## [Exercise objective]
Among the entries, find each line that includes the string "шланг" and list it.
***** Input for this task
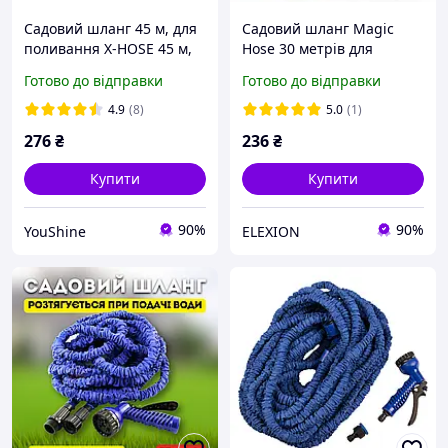
Садовий шланг 45 м, для
Садовий шланг Magic
поливання X-HOSE 45 м,
Hose 30 метрів для
поливальний
поливу саду з
Готово до відправки
Готово до відправки
розтягувальний диво-
розпилювачем Синій
шланг Стрейч Хоз,
EL0227
4.9
(8)
5.0
(1)
розпилювач насадок
276
₴
236
₴
YU227
Купити
Купити
90%
90%
YouShine
ELEXION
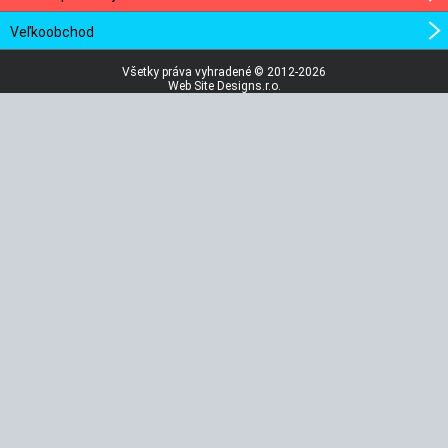
Veľkoobchod
Všetky práva vyhradené © 2012-2026
Web Site Designs.r.o.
**********
## [Result]
Садовий шланг 45 м, для
Садовий шланг Magic
шланг Стрейч Хоз,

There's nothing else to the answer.